Il sesso c’è e si vede nelle sue angolazioni, nulla viene nascosto, ma non è sicuramente l’estrema carnalità a irritare lo spettatore, tutto sommato non c’è nulla di così scandaloso che il mondo del cinema non abbia già immortalato. In questo molti critici hanno visto una vicinanza del film a “Ultimo tango a Parigi”, un film sicuramente estremo nella visione dei rapporti sessuali ma che a differenza di “The Dreamers”, aveva un occhio cupo e pessimista nei confronti della vita e dei rapporti di coppia.
Dopo le immagini dei film, sono sicuramente le canzoni che compongono la colonna sonora ad attirare l’attenzione della platea.
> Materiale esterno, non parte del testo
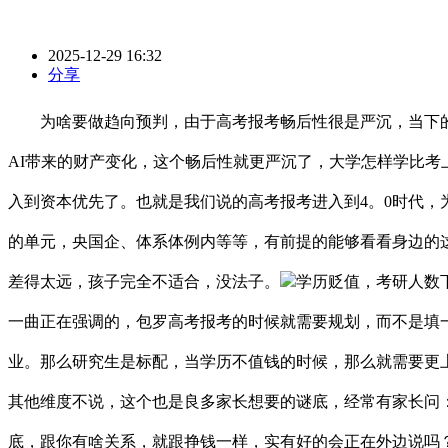
2025-12-29 16:32
分享
为啥要做趋向预判，由于高考报考畅后性很是严沉，当下的选
AI带来的财产变化，这个畅后性就更严沉了，大学怎样学比考
入到资本优先了。也就是我们说的高考报考进入到4。0时代
的单元，央国企、体系体例内等等，有前提的能够看看身边的
差得太远，孩子完全不适合，没法子。
学历贬值，考研人数
一曲正在强调的，包罗高考报考的时候就需要规划，而不是填
业。那么研究生是标配，当学历不值钱的时候，那么就需要更
其他维度不说，这个也是良多家长想要的谜底，经常有家长问
底，跟你有啥关系，就跟挣钱一样，实有好的会正在外边说吗？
Ricca di hit degli anni Sessanta, le immagini viaggiano sulle note di Hendrix, Bob Dylan, The Doors, fino al “Non, je ne regrette rien” di Edith Piaf.
Più che la storia e le immagini di Bertolucci si può dire che è la musica trascinante a condurci indietro nel tempo, a quel 1968 che, forse, avrebbe potuto raccontare di più.
 
 
SCHEDA TECNICA

The Dreamers – Regia: Bernardo Bertolucci; Sceneggiatura: Gilbert Adair; Fotografia: Fabio Cinachetti; Interpreti: Michael Pitt, Eva Green, Louis Garrel, Robin Renucci, Anna Chancellor, Florian Cadiou, Jean-Pierre Leaud; Nazionalità: Italia, 2003; Durata: 1h. 50′

CURIOSITA’

Il romanzo di Adair  ha riportato alla mente di Bertolucci dei ricordi fantastici. «Non mi riferisco tanto agli eventi del’68, alle manifestazioni di piazza e alla violenza, quanto allo spirito dell’epoca». Tanto, per ricordare,  Bertolucci aveva esordito nella poesia e aveva poi scoperto il suo amore per il cinema grazie al cinema francese degli anni 30 e poi ai registi della Nouvelle Vague. Per lui : «Gli anni 60 avevano qualcosa di magico, perché tutti noi “sognavamo” se vogliamo usare questa parola. Fondevamo cinema, politica, musica, jazz, rock’n’roll, sesso, filosofia, droghe e divoravamo tutto».